Além das ações no Complexo do Alemão e na Favela da Coréia, começaram a surgir opiniões que beiram o fascismo, como a que associa o combate à violência, ao aborto. A sociedade civil não concorda com esse pensamento'', afirmou Yuka, pouco antes do lançamento oficial do manifesto, na Fundição Progresso, na Lapa, região central do Rio.

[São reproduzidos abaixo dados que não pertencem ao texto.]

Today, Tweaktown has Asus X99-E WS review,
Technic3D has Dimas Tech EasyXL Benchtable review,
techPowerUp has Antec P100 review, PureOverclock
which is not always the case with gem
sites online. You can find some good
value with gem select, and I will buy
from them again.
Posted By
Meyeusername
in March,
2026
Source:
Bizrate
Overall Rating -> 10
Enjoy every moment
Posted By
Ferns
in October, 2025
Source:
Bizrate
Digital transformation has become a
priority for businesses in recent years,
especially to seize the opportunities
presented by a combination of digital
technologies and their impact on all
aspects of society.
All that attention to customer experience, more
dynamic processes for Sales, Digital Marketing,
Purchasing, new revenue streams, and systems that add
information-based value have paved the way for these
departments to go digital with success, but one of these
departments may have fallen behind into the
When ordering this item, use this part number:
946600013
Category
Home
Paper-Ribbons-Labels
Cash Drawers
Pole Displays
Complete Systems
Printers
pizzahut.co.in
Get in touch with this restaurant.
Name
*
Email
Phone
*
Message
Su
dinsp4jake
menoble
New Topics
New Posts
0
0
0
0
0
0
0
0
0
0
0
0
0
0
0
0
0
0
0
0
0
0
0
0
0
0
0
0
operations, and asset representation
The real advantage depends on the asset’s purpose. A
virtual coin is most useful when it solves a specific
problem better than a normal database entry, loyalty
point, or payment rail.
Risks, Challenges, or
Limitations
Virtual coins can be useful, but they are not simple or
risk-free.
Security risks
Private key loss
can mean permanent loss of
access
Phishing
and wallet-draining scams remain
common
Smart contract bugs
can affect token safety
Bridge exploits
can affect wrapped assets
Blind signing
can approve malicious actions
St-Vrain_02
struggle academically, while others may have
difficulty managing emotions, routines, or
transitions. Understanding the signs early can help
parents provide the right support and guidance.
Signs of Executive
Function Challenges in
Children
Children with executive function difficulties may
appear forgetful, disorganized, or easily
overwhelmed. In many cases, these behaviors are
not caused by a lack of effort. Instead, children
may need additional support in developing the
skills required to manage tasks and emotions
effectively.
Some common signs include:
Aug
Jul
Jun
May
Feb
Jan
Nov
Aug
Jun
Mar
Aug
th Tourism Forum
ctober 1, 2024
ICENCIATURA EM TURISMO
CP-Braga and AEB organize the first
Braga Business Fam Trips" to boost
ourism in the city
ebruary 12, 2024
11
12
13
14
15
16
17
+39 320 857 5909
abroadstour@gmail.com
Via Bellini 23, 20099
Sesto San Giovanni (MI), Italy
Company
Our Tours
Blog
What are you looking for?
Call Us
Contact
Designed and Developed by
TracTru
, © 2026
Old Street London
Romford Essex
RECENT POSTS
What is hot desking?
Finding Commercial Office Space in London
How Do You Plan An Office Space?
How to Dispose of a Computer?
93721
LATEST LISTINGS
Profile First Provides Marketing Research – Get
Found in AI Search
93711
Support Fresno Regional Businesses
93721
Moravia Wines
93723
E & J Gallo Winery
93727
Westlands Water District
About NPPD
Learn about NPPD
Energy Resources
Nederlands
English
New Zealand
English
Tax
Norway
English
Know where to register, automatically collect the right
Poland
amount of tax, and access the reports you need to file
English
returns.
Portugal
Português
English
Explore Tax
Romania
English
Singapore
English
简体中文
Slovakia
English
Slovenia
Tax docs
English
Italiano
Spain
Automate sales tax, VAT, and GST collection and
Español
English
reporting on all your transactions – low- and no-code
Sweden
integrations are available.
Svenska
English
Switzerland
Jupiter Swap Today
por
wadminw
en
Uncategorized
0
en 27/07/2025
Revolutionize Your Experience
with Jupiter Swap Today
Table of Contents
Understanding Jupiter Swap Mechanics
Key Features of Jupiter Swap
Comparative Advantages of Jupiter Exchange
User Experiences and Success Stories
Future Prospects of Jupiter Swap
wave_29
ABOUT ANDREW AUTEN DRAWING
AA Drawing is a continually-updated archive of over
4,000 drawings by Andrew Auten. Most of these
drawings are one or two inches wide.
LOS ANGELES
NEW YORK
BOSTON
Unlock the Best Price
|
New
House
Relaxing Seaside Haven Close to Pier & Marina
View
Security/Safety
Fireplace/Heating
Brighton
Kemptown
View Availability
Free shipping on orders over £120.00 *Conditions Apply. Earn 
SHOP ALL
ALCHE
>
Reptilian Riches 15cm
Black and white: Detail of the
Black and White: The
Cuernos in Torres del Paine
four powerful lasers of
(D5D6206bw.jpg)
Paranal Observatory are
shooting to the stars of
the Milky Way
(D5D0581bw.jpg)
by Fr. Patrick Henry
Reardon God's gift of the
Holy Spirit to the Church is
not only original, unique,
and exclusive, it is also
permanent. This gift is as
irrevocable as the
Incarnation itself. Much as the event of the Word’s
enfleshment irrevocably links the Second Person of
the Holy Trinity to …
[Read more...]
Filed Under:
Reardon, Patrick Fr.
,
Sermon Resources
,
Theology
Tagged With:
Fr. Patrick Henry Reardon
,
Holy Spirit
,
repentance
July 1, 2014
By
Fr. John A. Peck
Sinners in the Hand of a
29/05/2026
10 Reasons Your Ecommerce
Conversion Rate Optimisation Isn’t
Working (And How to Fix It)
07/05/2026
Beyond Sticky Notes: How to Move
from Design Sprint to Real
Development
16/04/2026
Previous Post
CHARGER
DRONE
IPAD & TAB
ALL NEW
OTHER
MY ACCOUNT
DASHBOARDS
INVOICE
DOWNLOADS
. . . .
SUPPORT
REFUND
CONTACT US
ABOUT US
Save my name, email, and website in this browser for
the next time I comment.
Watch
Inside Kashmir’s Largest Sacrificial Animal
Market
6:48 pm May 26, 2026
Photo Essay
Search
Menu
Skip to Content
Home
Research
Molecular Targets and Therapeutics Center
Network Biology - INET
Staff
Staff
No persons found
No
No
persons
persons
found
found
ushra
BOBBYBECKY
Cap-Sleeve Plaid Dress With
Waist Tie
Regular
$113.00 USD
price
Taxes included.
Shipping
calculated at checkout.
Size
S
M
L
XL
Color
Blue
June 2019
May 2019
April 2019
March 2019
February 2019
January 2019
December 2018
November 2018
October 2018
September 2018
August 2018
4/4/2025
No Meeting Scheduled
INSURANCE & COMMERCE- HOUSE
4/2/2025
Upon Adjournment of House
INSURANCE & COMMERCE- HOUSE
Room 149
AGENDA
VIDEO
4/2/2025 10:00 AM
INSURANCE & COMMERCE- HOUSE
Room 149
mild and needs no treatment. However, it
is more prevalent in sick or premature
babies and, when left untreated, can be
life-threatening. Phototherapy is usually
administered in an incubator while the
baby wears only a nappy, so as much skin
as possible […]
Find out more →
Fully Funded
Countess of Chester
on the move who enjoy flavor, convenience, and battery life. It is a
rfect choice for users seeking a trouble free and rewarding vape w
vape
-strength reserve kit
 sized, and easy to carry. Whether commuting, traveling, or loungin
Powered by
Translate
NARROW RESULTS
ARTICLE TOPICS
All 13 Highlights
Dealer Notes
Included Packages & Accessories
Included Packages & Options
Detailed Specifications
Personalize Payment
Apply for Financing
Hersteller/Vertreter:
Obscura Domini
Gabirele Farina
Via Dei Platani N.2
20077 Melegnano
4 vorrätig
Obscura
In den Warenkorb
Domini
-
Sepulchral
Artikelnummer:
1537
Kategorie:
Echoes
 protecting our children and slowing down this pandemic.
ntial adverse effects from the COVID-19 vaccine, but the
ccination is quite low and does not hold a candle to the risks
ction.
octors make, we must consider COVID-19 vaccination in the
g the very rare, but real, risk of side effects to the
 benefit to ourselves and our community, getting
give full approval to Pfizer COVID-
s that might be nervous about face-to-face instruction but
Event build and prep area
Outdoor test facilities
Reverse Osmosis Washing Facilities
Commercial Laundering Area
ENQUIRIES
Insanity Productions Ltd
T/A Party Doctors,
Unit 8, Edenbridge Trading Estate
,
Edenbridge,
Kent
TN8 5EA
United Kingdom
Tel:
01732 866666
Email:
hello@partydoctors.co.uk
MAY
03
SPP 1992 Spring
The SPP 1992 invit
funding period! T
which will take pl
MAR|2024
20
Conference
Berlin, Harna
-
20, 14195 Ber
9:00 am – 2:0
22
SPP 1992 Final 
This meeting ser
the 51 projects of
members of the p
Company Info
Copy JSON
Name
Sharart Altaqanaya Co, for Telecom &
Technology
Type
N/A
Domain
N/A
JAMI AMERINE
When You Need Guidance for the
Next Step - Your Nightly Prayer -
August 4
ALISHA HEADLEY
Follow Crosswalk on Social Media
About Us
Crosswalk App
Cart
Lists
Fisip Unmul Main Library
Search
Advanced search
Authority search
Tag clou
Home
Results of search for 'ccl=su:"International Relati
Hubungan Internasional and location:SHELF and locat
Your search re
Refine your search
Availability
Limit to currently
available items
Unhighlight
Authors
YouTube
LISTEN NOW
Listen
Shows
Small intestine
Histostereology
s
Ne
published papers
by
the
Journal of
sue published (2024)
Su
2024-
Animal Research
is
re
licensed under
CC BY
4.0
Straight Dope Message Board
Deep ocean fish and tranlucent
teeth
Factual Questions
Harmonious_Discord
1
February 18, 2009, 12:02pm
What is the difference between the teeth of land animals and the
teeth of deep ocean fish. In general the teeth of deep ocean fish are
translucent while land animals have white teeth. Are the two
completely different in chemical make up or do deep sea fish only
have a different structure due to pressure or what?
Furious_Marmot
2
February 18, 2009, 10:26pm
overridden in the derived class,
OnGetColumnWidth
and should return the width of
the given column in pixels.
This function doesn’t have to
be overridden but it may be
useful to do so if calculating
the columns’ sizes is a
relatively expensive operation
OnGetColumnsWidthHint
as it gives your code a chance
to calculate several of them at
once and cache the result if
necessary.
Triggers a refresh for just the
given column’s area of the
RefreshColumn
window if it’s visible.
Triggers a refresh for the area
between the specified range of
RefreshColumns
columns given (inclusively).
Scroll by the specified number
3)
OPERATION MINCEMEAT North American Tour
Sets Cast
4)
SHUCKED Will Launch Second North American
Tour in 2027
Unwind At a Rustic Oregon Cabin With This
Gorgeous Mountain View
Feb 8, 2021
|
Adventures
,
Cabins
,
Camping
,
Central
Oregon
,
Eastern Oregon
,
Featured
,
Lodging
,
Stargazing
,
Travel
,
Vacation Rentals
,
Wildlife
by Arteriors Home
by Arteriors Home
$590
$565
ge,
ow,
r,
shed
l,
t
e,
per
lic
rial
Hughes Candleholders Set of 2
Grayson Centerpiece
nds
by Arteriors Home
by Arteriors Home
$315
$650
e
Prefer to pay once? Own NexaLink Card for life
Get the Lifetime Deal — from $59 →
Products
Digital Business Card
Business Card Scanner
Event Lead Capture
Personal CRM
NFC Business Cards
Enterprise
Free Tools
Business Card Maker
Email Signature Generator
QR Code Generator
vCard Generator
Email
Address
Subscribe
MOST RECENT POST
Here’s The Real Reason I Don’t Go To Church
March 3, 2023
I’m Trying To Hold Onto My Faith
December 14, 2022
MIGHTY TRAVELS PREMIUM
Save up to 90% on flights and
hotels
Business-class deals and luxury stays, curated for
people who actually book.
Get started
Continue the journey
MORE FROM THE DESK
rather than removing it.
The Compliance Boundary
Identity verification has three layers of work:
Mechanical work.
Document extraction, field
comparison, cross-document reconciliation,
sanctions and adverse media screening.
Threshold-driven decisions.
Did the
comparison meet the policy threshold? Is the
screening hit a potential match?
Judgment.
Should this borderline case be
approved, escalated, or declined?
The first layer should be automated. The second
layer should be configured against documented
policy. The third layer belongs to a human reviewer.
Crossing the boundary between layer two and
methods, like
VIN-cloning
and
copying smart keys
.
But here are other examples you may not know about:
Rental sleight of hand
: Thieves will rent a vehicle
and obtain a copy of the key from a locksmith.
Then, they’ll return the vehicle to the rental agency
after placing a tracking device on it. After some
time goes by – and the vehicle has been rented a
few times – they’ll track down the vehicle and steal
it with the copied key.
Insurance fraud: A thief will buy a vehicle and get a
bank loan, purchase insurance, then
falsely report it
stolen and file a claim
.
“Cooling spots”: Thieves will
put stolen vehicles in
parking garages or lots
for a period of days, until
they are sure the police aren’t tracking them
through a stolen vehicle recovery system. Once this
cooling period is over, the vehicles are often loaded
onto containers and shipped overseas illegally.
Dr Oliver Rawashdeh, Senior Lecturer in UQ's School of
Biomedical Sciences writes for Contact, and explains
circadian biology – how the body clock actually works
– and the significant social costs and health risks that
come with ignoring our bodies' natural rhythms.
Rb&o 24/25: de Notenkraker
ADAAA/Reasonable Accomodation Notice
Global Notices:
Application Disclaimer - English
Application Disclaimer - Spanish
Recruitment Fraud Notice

De acordo com Yuka, os laudos cadavéricos feitos por peritos do governo federal são ''tão impressionantes'' que motivou a Organização das Nações Unidas (ONU) a mandar um observador ao Estado. O músico criticou ainda a Anistia Internacional e a comissão de Direitos Humanos da Assembléia Legislativa, que não subscreveram o manifesto. ''A Anistia chegou a alegar que não assinava porque o texto estava inadequado aos seus padrões. Acho que foi balela. Acho que há outros interesses políticos envolvidos'', afirmou Yuka.
Assinaram o manifesto artistas como a atriz Letícia Sabatella, os músicos Jards Macalé; Gabriel, O Pensador; Beth Carvalho, Lobão, além de quatro desembargadores, cinco juízes, professores, sociólogos, jornalistas, advogados e políticos.